See, I've pretty much figured out that the thing I wanted to happen is pretty much not going to happen for various reasons. One, I'm an idiot, and I don't think before I do stuff. Two, it's looking like things won't work out for next semester, and even if they do, I still won't be able to be around much. Three, I really don't have the time next semester anyway. Four, I'm still very confused, and I don't know where I stand. Five, I don't want to mess up the friendships I've got going.

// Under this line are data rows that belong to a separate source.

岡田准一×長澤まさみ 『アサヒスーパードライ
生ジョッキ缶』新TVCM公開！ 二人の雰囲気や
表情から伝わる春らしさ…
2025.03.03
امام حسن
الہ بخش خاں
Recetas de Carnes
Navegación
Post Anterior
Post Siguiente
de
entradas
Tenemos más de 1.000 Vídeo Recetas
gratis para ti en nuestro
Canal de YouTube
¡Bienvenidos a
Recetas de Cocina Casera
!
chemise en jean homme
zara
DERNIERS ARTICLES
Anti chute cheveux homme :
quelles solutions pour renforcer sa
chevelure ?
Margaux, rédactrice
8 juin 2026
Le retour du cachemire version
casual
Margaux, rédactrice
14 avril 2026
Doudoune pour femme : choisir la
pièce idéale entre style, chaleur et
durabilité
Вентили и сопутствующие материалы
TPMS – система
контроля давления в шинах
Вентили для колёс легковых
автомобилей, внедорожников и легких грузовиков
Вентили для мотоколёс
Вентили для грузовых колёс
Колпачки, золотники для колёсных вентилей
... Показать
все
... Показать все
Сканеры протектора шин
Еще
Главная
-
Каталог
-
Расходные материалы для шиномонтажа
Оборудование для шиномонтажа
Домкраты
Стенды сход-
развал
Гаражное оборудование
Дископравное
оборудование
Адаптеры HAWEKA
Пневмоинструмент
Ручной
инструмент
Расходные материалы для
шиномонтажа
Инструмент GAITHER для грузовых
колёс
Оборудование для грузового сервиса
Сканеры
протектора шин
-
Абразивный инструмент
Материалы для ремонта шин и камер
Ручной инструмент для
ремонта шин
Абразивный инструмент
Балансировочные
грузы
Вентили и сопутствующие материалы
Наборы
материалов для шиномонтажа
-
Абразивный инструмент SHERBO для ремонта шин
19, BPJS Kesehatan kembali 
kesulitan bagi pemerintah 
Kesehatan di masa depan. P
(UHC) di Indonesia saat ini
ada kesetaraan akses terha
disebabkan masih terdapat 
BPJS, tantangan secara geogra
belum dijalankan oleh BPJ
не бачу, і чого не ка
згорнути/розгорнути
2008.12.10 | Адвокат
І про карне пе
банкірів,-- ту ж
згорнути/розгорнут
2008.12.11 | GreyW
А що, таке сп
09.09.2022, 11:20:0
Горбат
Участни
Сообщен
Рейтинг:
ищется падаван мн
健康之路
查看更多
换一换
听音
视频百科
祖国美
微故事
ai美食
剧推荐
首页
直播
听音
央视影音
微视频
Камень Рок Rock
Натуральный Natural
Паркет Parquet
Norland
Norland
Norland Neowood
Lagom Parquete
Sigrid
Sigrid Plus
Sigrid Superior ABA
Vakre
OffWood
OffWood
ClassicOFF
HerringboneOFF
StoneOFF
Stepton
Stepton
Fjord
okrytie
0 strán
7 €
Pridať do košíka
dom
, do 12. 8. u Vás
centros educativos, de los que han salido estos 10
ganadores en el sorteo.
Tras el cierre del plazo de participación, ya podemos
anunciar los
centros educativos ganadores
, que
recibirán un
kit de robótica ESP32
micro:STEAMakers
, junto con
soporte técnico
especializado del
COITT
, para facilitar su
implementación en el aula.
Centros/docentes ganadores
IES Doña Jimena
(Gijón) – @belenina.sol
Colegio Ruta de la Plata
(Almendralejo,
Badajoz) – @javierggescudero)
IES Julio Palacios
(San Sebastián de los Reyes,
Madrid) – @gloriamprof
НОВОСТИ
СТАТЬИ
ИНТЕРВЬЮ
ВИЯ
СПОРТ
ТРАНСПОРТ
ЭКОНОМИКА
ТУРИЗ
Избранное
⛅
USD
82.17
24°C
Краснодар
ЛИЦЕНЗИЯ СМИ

So, even though I really want that certain thing to happen, I don't think it will. There's just so much in opposition of it, and all I can think of to do is just wait and watch for God to do something big....or say "no." I'm not being particularly optimistic about any of this, because God has recently been showing me amazing things, but not letting me go do them. After practically hitting me on the head with a calling, or opportunities for summer employment, God pulls back and tells me that I can't do whatever it was that I thought I was supposed to do.
Maybe it's me not listening close enough, I don't know. All I know is that I'm trying, and everything is crashing around my ears. The one thing that hasn't is prayer leader, and I am soooo unbelievably grateful and excited about next semester. I'm already writing down ideas for lessons, and I can't wait to meet my girls!
But, because God has been telling me to wait, and telling me no, I'm afraid that He'll do the same thing this time, with this specific instance that I won't tell you about. Annoying, isn't it? Me rambling on about something that I won't come right out and say. Well, those are the breaks.
Anyway, so, because I'm not sure what God wants, I'm refusing to get my hopes up. The way I figure it, if God really wants this to happen, then He'll have to do it, because I don't trust myself to do this right. Especially because I've been messing up so much lately.